[英]Web Scraping using python and bs4
I am trying to scrap data from following code of this URL bloomberg . 我正在尝试从此URL Bloomberg的以下代码中抓取数据 。
I want to fetch text of the following labels and their corresponding values: 我想获取以下标签及其对应值的文本:
* *
1. open.
2. previous close.
3. ytd return.
4. market_cap.
5. day range.
6. 52wk_range.
7. current_per_ratio.
8. shares_outstanding.
9. volume.
10. one_year_return.
11. Earnings_per_share.
12. price_sales.
13. divident_indecated_gross_yeild.
* *
I tried it but failed, don't know the correct way to do it with bs4 in python. 我尝试过,但是失败了,不知道在python中使用bs4的正确方法。
Please guide me to achieve it the way i want. 请指导我以我想要的方式实现它。

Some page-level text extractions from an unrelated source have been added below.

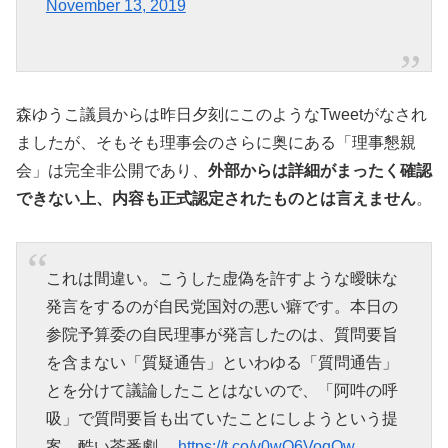
November 13, 2019
森ゆうこ議員からは昨日夕刻にこのようなTweetがなされ
ましたが、そもそも理事会のさらに奥にある「理事懇親
会」は完全非公開であり、
外部からは詳細がまったく確認
できない上、内容も正式認定されたものとは言えません
。
これは間違い。こうした虚偽を許すような曖昧な
発言をするのが自民党国対の悪い癖です。本日の
参院予算委の自民理事が発言したのは、質問要旨
を含まない「質疑通告」といわゆる「質問通告」
とを分けて議論したことはないので、「阿吽の呼
吸」で質問要旨も出ていたことにしようという提
案。酷い茶番劇。
https://t.co/v0wQ6VoqOw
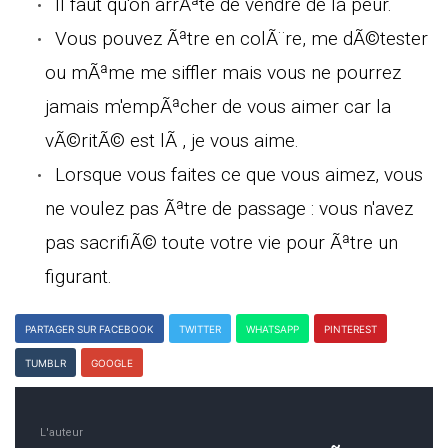
Il faut qu'on arrÃªte de vendre de la peur.
Vous pouvez Ãªtre en colÃ¨re, me dÃ©tester
ou mÃªme me siffler mais vous ne pourrez
jamais m'empÃªcher de vous aimer car la
vÃ©ritÃ© est lÃ , je vous aime.
Lorsque vous faites ce que vous aimez, vous
ne voulez pas Ãªtre de passage : vous n'avez
pas sacrifiÃ© toute votre vie pour Ãªtre un
figurant.
PARTAGER SUR FACEBOOK
TWITTER
WHATSAPP
PINTEREST
TUMBLR
GOOGLE
L'auteur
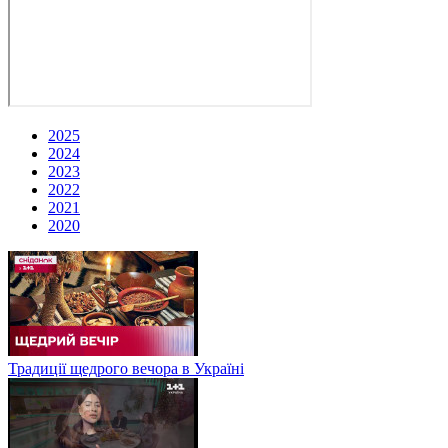
2025
2024
2023
2022
2021
2020
Традиції щедрого вечора в Україні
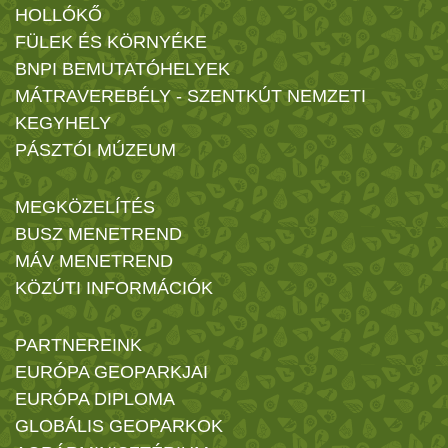
HOLLÓKŐ
FÜLEK ÉS KÖRNYÉKE
BNPI BEMUTATÓHELYEK
MÁTRAVEREBÉLY - SZENTKÚT NEMZETI
KEGYHELY
PÁSZTÓI MÚZEUM
MEGKÖZELÍTÉS
BUSZ MENETREND
MÁV MENETREND
KÖZÚTI INFORMÁCIÓK
PARTNEREINK
EURÓPA GEOPARKJAI
EURÓPA DIPLOMA
GLOBÁLIS GEOPARKOK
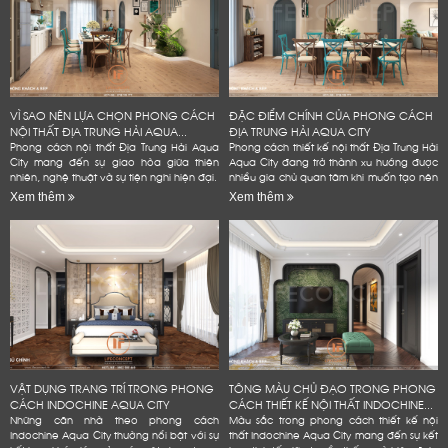
VÌ SAO NÊN LỰA CHỌN PHONG CÁCH
ĐẶC ĐIỂM CHÍNH CỦA PHONG CÁCH
NỘI THẤT ĐỊA TRUNG HẢI AQUA...
ĐỊA TRUNG HẢI AQUA CITY
Phong cách nội thất Địa Trung Hải Aqua
Phong cách thiết kế nội thất Địa Trung Hải
City mang đến sự giao hòa giữa thiên
Aqua City đang trở thành xu hướng được
nhiên, nghệ thuật và sự tiện nghi hiện đại.
nhiều gia chủ quan tâm khi muốn tạo nên
không gian sống đẳng cấp
Xem thêm
Xem thêm
VẬT DỤNG TRANG TRÍ TRONG PHONG
TÔNG MÀU CHỦ ĐẠO TRONG PHONG
CÁCH INDOCHINE AQUA CITY
CÁCH THIẾT KẾ NỘI THẤT INDOCHINE...
Những căn nhà theo phong cách
Màu sắc trong phong cách thiết kế nội
Indochine Aqua City thường nổi bật với sự
thất Indochine Aqua City mang đến sự kết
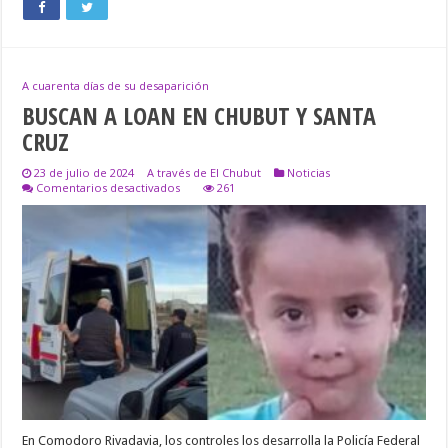
A cuarenta días de su desaparición
BUSCAN A LOAN EN CHUBUT Y SANTA
CRUZ
23 de julio de 2024
A través de El Chubut
Noticias
en
Comentarios desactivados
261
BUSCAN
A
LOAN
EN
CHUBUT
Y
SANTA
CRUZ
En Comodoro Rivadavia, los controles los desarrolla la Policía Federal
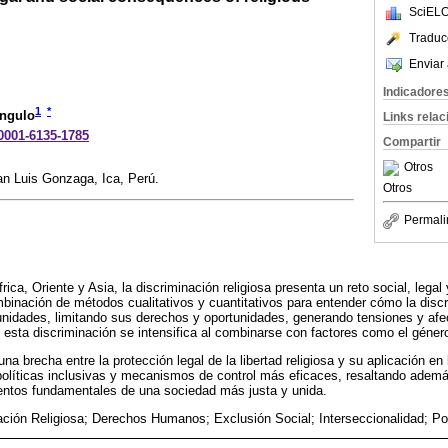
SciELO
Traduc
Enviar 
Indicadore
1
*
Angulo
Links rela
-0001-6135-1785
Compartir
Otros
an Luis Gonzaga, Ica, Perú.
Otros
Permali
ca, Oriente y Asia, la discriminación religiosa presenta un reto social, legal y
binación de métodos cualitativos y cuantitativos para entender cómo la discr
unidades, limitando sus derechos y oportunidades, generando tensiones y af
ta discriminación se intensifica al combinarse con factores como el género, 
una brecha entre la protección legal de la libertad religiosa y su aplicación en 
olíticas inclusivas y mecanismos de control más eficaces, resaltando además
ientos fundamentales de una sociedad más justa y unida.
ación Religiosa; Derechos Humanos; Exclusión Social; Interseccionalidad; Pol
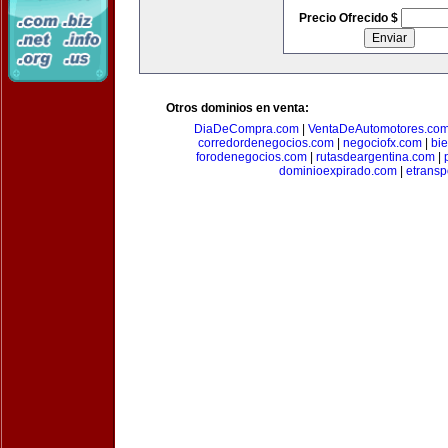
Precio Ofrecido $
Otros dominios en venta:
DiaDeCompra.com
|
VentaDeAutomotores.co
corredordenegocios.com
|
negociofx.com
|
bi
forodenegocios.com
|
rutasdeargentina.com
|
dominioexpirado.com
|
etransp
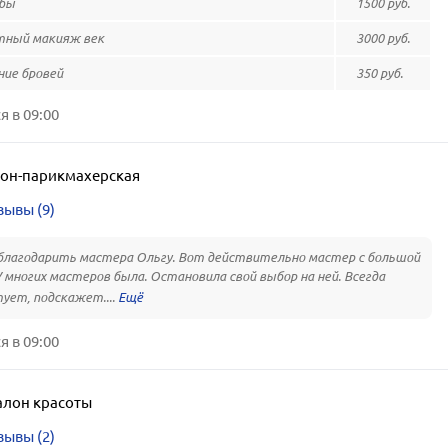
убы
1500 руб.
тный макияж век
3000 руб.
ие бровей
350 руб.
 в 09:00
лон-парикмахерская
зывы (9)
благодарить мастера Ольгу. Вот действительно мастер с большой
У многих мастеров была. Остановила свой выбор на ней. Всегда
ует, подскажет....
 в 09:00
алон красоты
зывы (2)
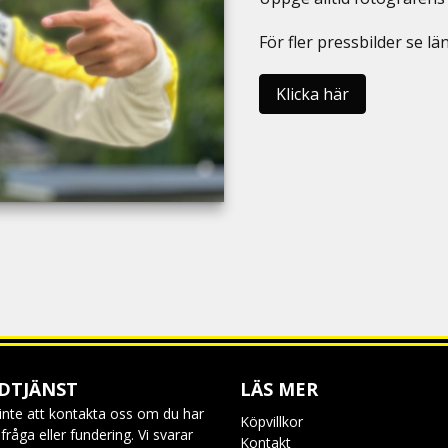
För fler pressbilder se 
Klicka här
DTJÄNST
LÄS MER
inte att kontakta oss om du har
Köpvillkor
råga eller fundering. Vi svarar
Kontakt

<div class="data-table data-table_detailed"><!-- no spaces --><div class="cell cell__mobile-basic cell__visible__even"> <div class="cell__label"> Open </div> <div
> class="cell__value cell__value_"> 1,040.40 </div> </div><!-- no spaces
> --><!-- no spaces --><div class="cell cell__mobile-basic"> <div class="cell__label"> Day Range </div> <div class="cell__value
> cell__value_"> 1,026.00 - 1,044.00 </div> </div><!-- no spaces --><!--
> no spaces --><div class="cell cell__mobile-basic cell__visible__even">
> <div class="cell__label"> Volume </div> <div class="cell__value
> cell__value_"> 2,580,677 </div> </div><!-- no spaces --><!-- no spaces
> --><div class="cell cell__mobile-basic"> <div class="cell__label"> Previous Close </div> <div class="cell__value cell__value_"> 1,040.45
> </div> </div><!-- no spaces --><!-- no spaces --><div class="cell
> cell__mobile-basic cell__visible__even"> <div class="cell__label">
> 52Wk Range </div> <div class="cell__value cell__value_"> 900.30 -
> 1,279.30 </div> </div><!-- no spaces --><!-- no spaces --><div
> class="cell cell__mobile-basic"> <div class="cell__label"> 1 Yr Return
> </div> <div class="cell__value cell__value_down"> -12.66% </div>
> </div><!-- no spaces --><!-- no spaces --><div class="cell
> cell__mobile-basic cell__visible__even"> <div class="cell__label"> YTD
> Return </div> <div class="cell__value cell__value_up"> 2.06% </div>
> </div><!-- no spaces --><!-- no spaces --><div class="cell "> <div
> class="cell__label"> Current P/E Ratio (TTM) </div> <div
> class="cell__value cell__value_"> 16.43 </div> </div><!-- no spaces
> --><!-- no spaces --><div class="cell cell__visible__even"> <div class="cell__label"> Earnings per Share (INR) (TTM) </div> <div
> class="cell__value cell__value_"> 62.76 </div> </div><!-- no spaces
> --><!-- no spaces --><div class="cell "> <div class="cell__label"> Market Cap (t INR) </div> <div class="cell__value cell__value_">
> 2.369 </div> </div><!-- no spaces --><!-- no spaces --> <div class="cell cell__visible__even"> <div class="cell__label"> Shares
> Outstanding (b) </div> <div class="cell__value cell__value_"> 2.297
> </div> </div><!-- no spaces --><!-- no spaces --><div class="cell ">
> <div class="cell__label"> Price/Sales (TTM) </div> <div
> class="cell__value cell__value_"> 3.47 </div> </div><!-- no spaces
> --><!-- no spaces --> <div class="cell cell__visible__even"> <div class="cell__label"> Dividend Indicated Gross Yield </div> <div
> class="cell__value cell__value_"> 2.45% </div> </div><!-- no spaces
> --></div>
for cell in soup.find_all("div", class_='data-table data-table_detailed'):
name = ""
namecell = cell.find("div", class_="cell__label", text=True)
if namecell is not None:
name = namecell.get_text(strip=True)
price_chage = cell.find("div", class_="cell__value cell__value").get_text(strip=True)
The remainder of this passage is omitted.